Evaluation of a Context-Aware Voice Interface for Ambient Assisted Living: Qualitative User Study vs. Quantitative System Evaluation

Michel Vacher, Sybille Caffiau, François Portet, Brigitte Meillon, Camille Roux, Elena Eluj, Benjamin Lecouteux, Pedro Chahuara · 2015 · ACM Transactions on Accessible Computing (TACCESS) · doi:10.1145/2738047

Summary

This study evaluates Sweet-Home, a voice-controlled smart home system designed to help older adults and people with visual impairments maintain independence at home. The research was conducted in a realistic 30-square-meter smart apartment (Domus) equipped with 150 sensors, 7 microphones distributed throughout the space, and controllable home automation devices including lights, blinds, doors, and a music player. Eleven participants—six older women (mean age 81.2) and five people with visual impairments (mean age 62.2)—completed scripted scenarios involving daily activities like waking up, preparing breakfast, and receiving visitors, all while using voice commands to control the environment. The system uses distant speech recognition (no wearable microphone required), voice activity detection to distinguish speech from environmental sounds, and Markov Logic Networks to make context-aware decisions about which device a command targets. For example, saying "close" near the window triggers the blinds, while the same command near the door locks it. The researchers compared quantitative ASR performance metrics against qualitative observations from video analysis and participant interviews, revealing a significant gap between technical measurements and actual user experience.

Key findings

ASR performance showed 43.23% word error rate for voice commands, with 59% recall but perfect precision—meaning the system only acted on commands it was confident about, avoiding false activations. Age strongly correlated with missed command ratio (R²=0.6145), suggesting older users had more difficulty being recognized. The context-aware decision system achieved 98.5% accuracy in selecting the correct target device. User behavior diverged significantly between groups.
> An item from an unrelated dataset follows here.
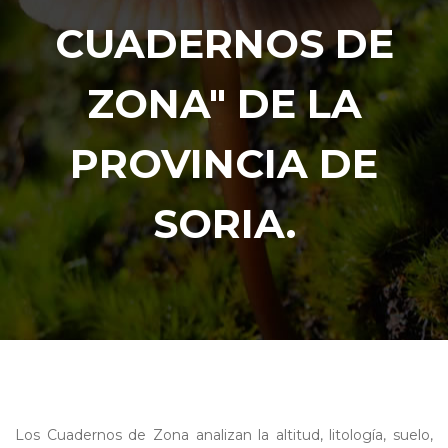
CUADERNOS DE
ZONA" DE LA
PROVINCIA DE
SORIA.
Los Cuadernos de Zona analizan la altitud, litología, suelo,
Older participants personified the system—adding politeness markers like "please" and "thank you," looking around for an interlocutor, and deviating frequently from the command grammar. Visually impaired participants treated it as a tool, following the grammar more strictly and showing greater tolerance for system failures. Despite researchers' privacy concerns, no participant considered the microphones problematic; instead, they valued reduced fear of falling and losing autonomy. The main complaints were slow response times (1.5x utterance duration) and lack of feedback confirming commands were heard.

Relevance

This research demonstrates both the promise and current limitations of voice-controlled assistive environments. The finding that technical metrics like WER poorly predict user satisfaction is crucial for accessibility practitioners—a system with 43% error rate was still accepted because it avoided false activations and provided meaningful independence benefits. The contrast between user groups highlights how different disabilities shape technology expectations and interaction patterns. For smart home and voice interface developers, the study underscores the need for flexible grammar recognition (users will say "please" regardless of training), clear feedback mechanisms, and faster response times. The age-correlated recognition difficulties point to potential ageism in ASR training data. The finding that privacy concerns are less important than autonomy for this population challenges assumptions about surveillance acceptability in assisted living contexts.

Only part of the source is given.